Just because it is getting darker and colder does not mean you should put your bicycle away. It’s still a great way to get around, but you will need to take some extra precautions.
For example, Nevada law requires you have a white light on the front of your bicycle, a red tail reflector on the rear and reflective material on each side of your bicycle when riding at night. While that applies all year round, you are more likely to be riding at night over the next few months as the days are shorter.
Remember those are minimum legal requirements, and supplementing with additional lights can help others see you, as can further reflective strips on your clothing or luggage at night and bright colors in the day. Many cyclists now use flashing lights day and night.
Careful road positioning also helps. Motor vehicles have significant blind spots you’ll need to avoid sitting in. You might also consider exchanging routes that are fine in daylight but lack sufficient street lighting at night. Again, it is about making it easy for motorists to spot you.

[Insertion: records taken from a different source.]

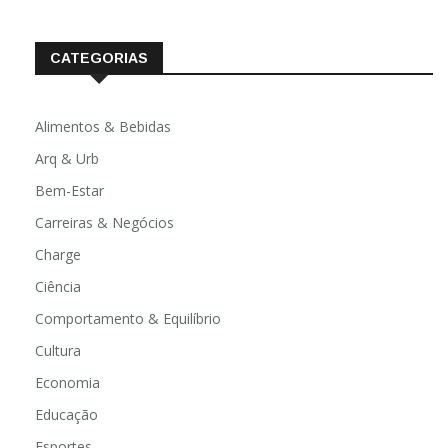
fevereiro 2020
CATEGORIAS
Alimentos & Bebidas
Arq & Urb
Bem-Estar
Carreiras & Negócios
Charge
Ciência
Comportamento & Equilíbrio
Cultura
Economia
Educação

If you get cold, the body will focus its efforts on protecting the core at the expense of the extremities and the brain. Being cold can not only mean cold fingers and toes but slower decision-making. Using additional clothing to stay warm will not only make your journey more pleasant, but it will make it safer.
You can only do so much, however. As with any time of year, your safety depends on the motorists around you. If they are distracted or make a poor choice, they could injure you. Showing that you did your part to stay seen and alert will help your cause if you ever need to claim compensation in the wake of a wreck.